Oh, woe is me, sometimes my Master is cruel!!  Lol.  But it's true, sometimes he is, in ways that I really curse.  There's his tendency to not answer questions I ask, for example.  In vanilla relationships, I've thrown tantrums over that.  Here, I'm forced to grit my teeth and repeat a mantra of patience, patience, patience.....  And the errands he sends me on, sometimes needing to travel to several different locations to collect this, deliver that... A little voice in my head starts a complaining tirade at these times.  It ends when it reaches somewhere like, "Why can't you do this yourself?  What do you think I am, your - oh, hang on...."


And then there's the worst torture of all.  I can hardly stand to mention it.  I always know it's coming, when he gives me a sudden, examining look.  I want to run, but it's always too late, he is already moving in and I know what he is about to do... he tilts my head upwards, and I am forced to stand there while he squeezes a pimple on my face.  It's purely diabolical!
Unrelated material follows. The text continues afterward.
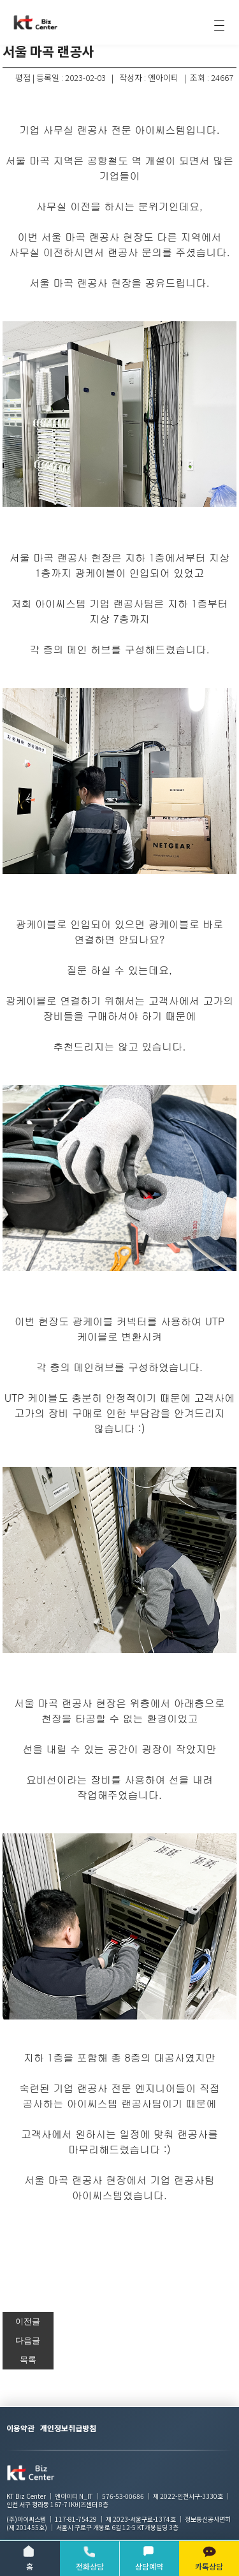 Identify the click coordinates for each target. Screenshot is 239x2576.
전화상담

He laughs at the irony of that, and I do see his point.  It does feel ridiculous to say that I don't mind it at all when he makes me bruise or bleed, but attacking a spot drives me mad.  There is masochism, and there is masochism.

That same little voice in my head asks why on earth he does these little things that torment me so genuinely.  But when I'm rational, the reason is obvious.  My Master is a sadist.  That doesn't just mean that he likes to whip me til I'm wearing a blissful smile, or rape my ass til I thank him.  If I enjoy his cruelty every time, where is his fun?  No, it also means something I don't like to remember - that he gets real pleasure from doing anything at all that makes me pout, or sulk, or grimace in disgust, and forcing me to tolerate it.  There is sadism, which I could find anywhere, and then there is real sadism, which is far more rare.

So I try and remember the days before I met him, when playing with so-called "sadists" who would hit me and then stop to check if I was alright.  It was boring.  To truly embrace masochism one needs the sadist to be believable.  My Master is certainly believably, notably cruel.  I hate it, and I'm glad.